> _YOUR TASK_
Will you output the entries below exactly, skipping every image they contain?

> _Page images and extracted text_
========================================================================
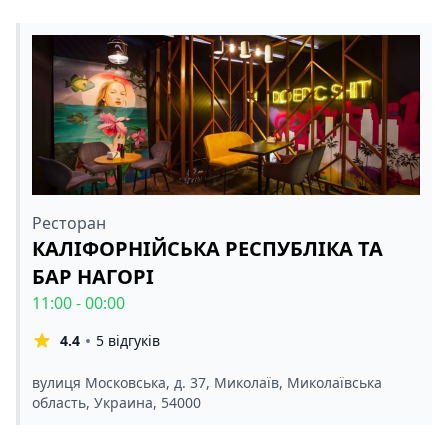
Ресторан
КАЛІФОРНІЙСЬКА РЕСПУБЛІКА ТА
БАР НАГОРІ
11:00 - 00:00
4.4
5 відгуків
вулиця Московська, д. 37, Миколаїв, Миколаївська
область, Украина, 54000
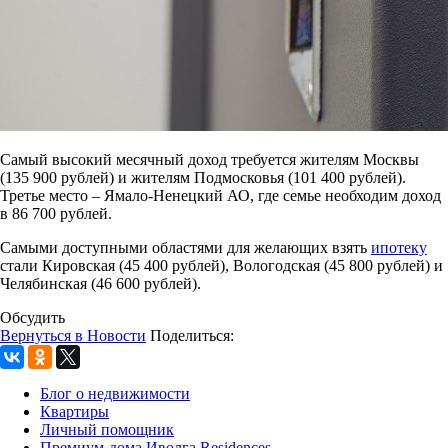
Самый высокий месячный доход требуется жителям Москвы
(135 900 рублей) и жителям Подмосковья (101 400 рублей).
Третье место – Ямало-Ненецкий АО, где семье необходим доход
в 86 700 рублей.
Самыми доступными областями для желающих взять
ипотеку
стали Кировская (45 400 рублей), Вологодская (45 800 рублей) и
Челябинская (46 600 рублей).
Обсудить
Вернуться в Новости
Поделиться:
Блог о недвижимости
Квартиры
Личный помощник
Премиум-дома Иволга Residences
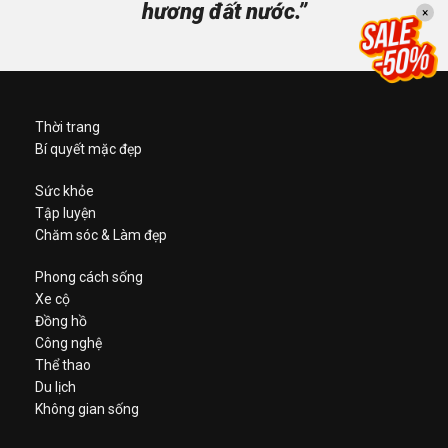
hương đất nước.”
×
Thời trang
Bí quyết mặc đẹp
Sức khỏe
Tập luyện
Chăm sóc & Làm đẹp
Phong cách sống
Xe cộ
Đồng hồ
Công nghệ
Thể thao
Du lịch
Không gian sống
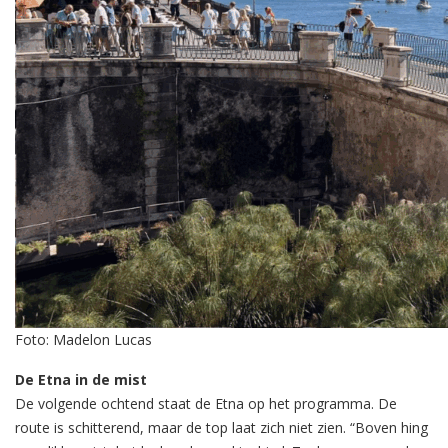
Foto: Madelon Lucas
De Etna in de mist
De volgende ochtend staat de Etna op het programma. De
route is schitterend, maar de top laat zich niet zien. “Boven hing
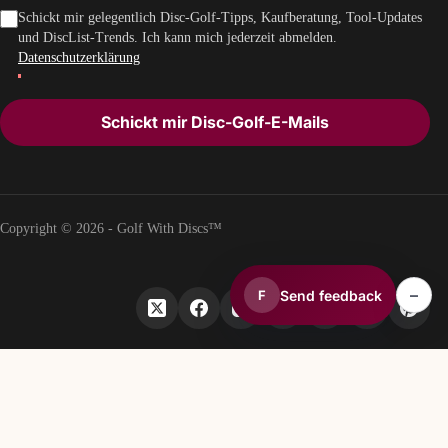
Schickt mir gelegentlich Disc-Golf-Tipps, Kaufberatung, Tool-Updates
und DiscList-Trends. Ich kann mich jederzeit abmelden.
Datenschutzerklärung
Schickt mir Disc-Golf-E-Mails
Copyright © 2026 - Golf With Discs™
–
Send feedback
F
TEIL DES DISCGOLF-DATENÖKOSYSTEMS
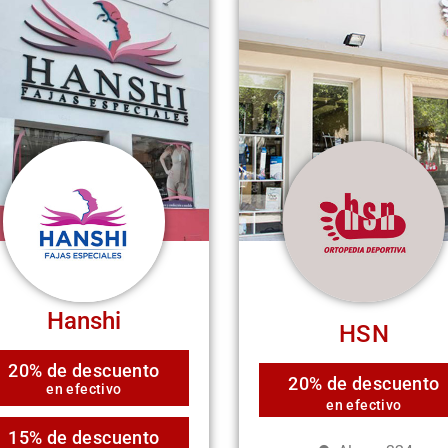
Hanshi
HSN
20% de descuento
20% de descuento
en efectivo
en efectivo
15% de descuento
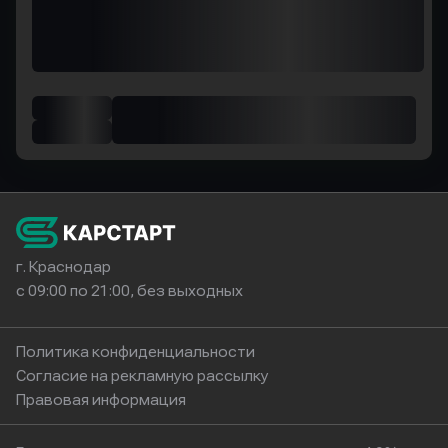
г. Краснодар
с 09:00 по 21:00, без выходных
Политика конфиденциальности
Согласие на рекламную рассылку
Правовая информация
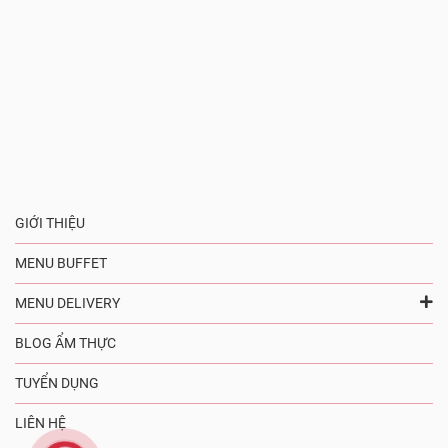
GIỚI THIỆU
MENU BUFFET
MENU DELIVERY
BLOG ẨM THỰC
TUYỂN DỤNG
LIÊN HỆ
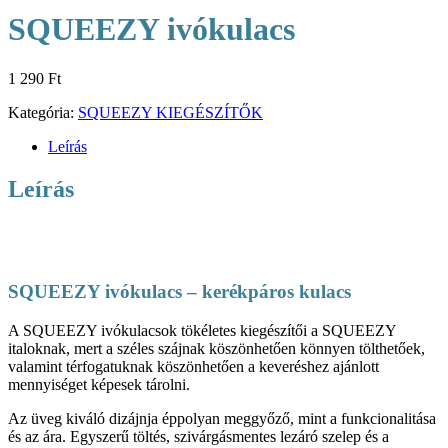
SQUEEZY ivókulacs
1 290
Ft
Kategória:
SQUEEZY KIEGÉSZÍTŐK
Leírás
Leírás
SQUEEZY ivókulacs – kerékpáros kulacs
A SQUEEZY ivókulacsok tökéletes kiegészítői a SQUEEZY
italoknak, mert a széles szájnak köszönhetően könnyen tölthetőek,
valamint térfogatuknak köszönhetően a keveréshez ajánlott
mennyiséget képesek tárolni.
Az üveg kiváló dizájnja éppolyan meggyőző, mint a funkcionalitása
és az ára. Egyszerű töltés, szivárgásmentes lezáró szelep és a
========================================================================
> _SOLUTION BELOW_
Ресторан
КАЛІФОРНІЙСЬКА РЕСПУБЛІКА ТА
БАР НАГОРІ
11:00 - 00:00
4.4
5 відгуків
вулиця Московська, д. 37, Миколаїв, Миколаївська
область, Украина, 54000
Самый высокий месячный доход требуется жителям Москвы
(135 900 рублей) и жителям Подмосковья (101 400 рублей).
Третье место – Ямало-Ненецкий АО, где семье необходим доход
в 86 700 рублей.
Самыми доступными областями для желающих взять
ипотеку
стали Кировская (45 400 рублей), Вологодская (45 800 рублей) и
Челябинская (46 600 рублей).
Обсудить
Вернуться в Новости
Поделиться:
Блог о недвижимости
Квартиры
Личный помощник
Премиум-дома Иволга Residences
hương đất nước.”
×
Thời trang
Bí quyết mặc đẹp
Sức khỏe
Tập luyện
Chăm sóc & Làm đẹp
Phong cách sống
Xe cộ
Đồng hồ
Công nghệ
Thể thao
Du lịch
Không gian sống
Foto: Madelon Lucas
De Etna in de mist
De volgende ochtend staat de Etna op het programma. De
route is schitterend, maar de top laat zich niet zien. “Boven hing
Schickt mir gelegentlich Disc-Golf-Tipps, Kaufberatung, Tool-Updates
und DiscList-Trends. Ich kann mich jederzeit abmelden.
Datenschutzerklärung
Schickt mir Disc-Golf-E-Mails
Copyright © 2026 - Golf With Discs™
–
Send feedback
F
TEIL DES DISCGOLF-DATENÖKOSYSTEMS
Hanshi
HSN
20% de descuento
20% de descuento
en efectivo
en efectivo
15% de descuento
г. Краснодар
с 09:00 по 21:00, без выходных
Политика конфиденциальности
Согласие на рекламную рассылку
Правовая информация
GIỚI THIỆU
MENU BUFFET
MENU DELIVERY
BLOG ẨM THỰC
TUYỂN DỤNG
LIÊN HỆ
SQUEEZY ivókulacs
1 290
Ft
Kategória:
SQUEEZY KIEGÉSZÍTŐK
Leírás
Leírás
SQUEEZY ivókulacs – kerékpáros kulacs
A SQUEEZY ivókulacsok tökéletes kiegészítői a SQUEEZY
italoknak, mert a széles szájnak köszönhetően könnyen tölthetőek,
valamint térfogatuknak köszönhetően a keveréshez ajánlott
mennyiséget képesek tárolni.
Az üveg kiváló dizájnja éppolyan meggyőző, mint a funkcionalitása
és az ára. Egyszerű töltés, szivárgásmentes lezáró szelep és a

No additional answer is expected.